Last week we featured a recording from the Naropa Jack Kerouac School of Disembodied Poetics – a Gertrude Stein reading. Today, we feature another – a memorial reading in celebration of the great Finnish-American poet, Anselm Hollo, in anticipation next month of the publication of his monumental Collected Poems.
This event took place in Boulder, Colorado, on July 7, 2013, (Anselm had passed away the previous January), and lasted just over two hours.
Anselm is eulogized and remembered in a series of readings and recollections by friends, family and colleagues.
The audio is available – here
Reed Bye introduces the program and outlines a series of events taking place to honor Anselm (and his son Hannes who died 1999). He notes briefly Anselm’s place in world poetics and, more immediately, locally, in Boulder, on the Naropa campus:
“With the circumstances of his Finnish first linage and culture and his wide and wandering curiosity, Anselm became influential in the ways post-modern poetics developed from the mid-century…into the beginning of the twenty-first century. Some of that influence included a sense for the sound of language, that doesn’t conform to prescriptions for traditional musics of languages but that holds the phrasal energy and music of any given language, filtered through his own particular poetic keen ear and intelligence. So this was part of the larger movement in poetics at this time. (He was) a contributor, internationally, to that, one that allowed for more idiosyncratic measures and formations to settle into contemporary verse.

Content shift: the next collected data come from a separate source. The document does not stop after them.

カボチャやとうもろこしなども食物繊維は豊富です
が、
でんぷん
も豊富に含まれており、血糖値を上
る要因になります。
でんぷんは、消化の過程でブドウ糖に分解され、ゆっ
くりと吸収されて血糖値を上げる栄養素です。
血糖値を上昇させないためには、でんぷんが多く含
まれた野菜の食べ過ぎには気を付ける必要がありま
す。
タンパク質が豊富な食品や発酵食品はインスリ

At Naropa, where he taught translation and poetry workshops and courses in international poetics, Anselm was known as a teacher who gave very wide permission to his students to come up with what they come up with, and a great appreciator of that when it was innovative and fresh, but (he) also had a sharp critical cutlass that came down fairly quickly when the sound was a little… (was) veering towards the self-indulgent to self-important. And that was usually followed by chuckles or laughter, that emphasized the comment made and also contextualized it within the realm of all of it, what was being made, being both playful and serious at once. He was a great poet of this community here, in which he lived and wrote for two-and-a-half decades, joyously expansive, and, at the same time, a very private and humble presence. The poetic intelligence that he brought..always made its mark somehow, was noticeable….and it remains here, that intelligence settled here, and we’ll hear why and some of the reasons that takes place today.”
At approximately six-and-a-half minutes in, Jane Dalrymple-Hollo, Anselm’s widow, speaks. She shares Reed Bye’s observations about Naropa being “home”. (“I’ve given the opening remarks to memorials for Anselm three times now but this one is really different because this is home”). She apologizes for not having a “bespoke essay” completed for this occasion so instead reads “a piece that I wrote for Anselm’s memorial at the St Mark’s Poetry Project”. Jane Dalrymple-Hollo reads “In The Company of Poets” – see here
Next up is Maureen Owen – “We’ve always been so fortunate to have Anselm’s poetry and now that we no longer have his wonderful actual presence, his works take on an even mightier significance…” – She reads five poems from Hollo’s 1977 volume, Heavy Jars, beginning with Ted Berrigan’s words on the back cover – “Anselm’s poems many of them, are deceptively simple. They, like the poet himself, are exceptionally civilized. By civilized I mean, genuinely civilized, that is with no proportionate loss of spleen. The hits in the poems take place in your head when you read them but the poems are not a head-trip. The head speaks out to the heart to the head connected to the heart. There is no bullshit in these poems. This voice we hear is Anselm Hollo speaking, gracious, courteous, tough-minded, everything else, history, culture and poetry, proceed as a matter of course. What the poems seem be about is how to live in terms of doing so.” – and Hollo’s dedication in the book – “friends/ fit/ the words to the song/the song to the words/ the words/ & the song/ the song/ & the words/ are/the world”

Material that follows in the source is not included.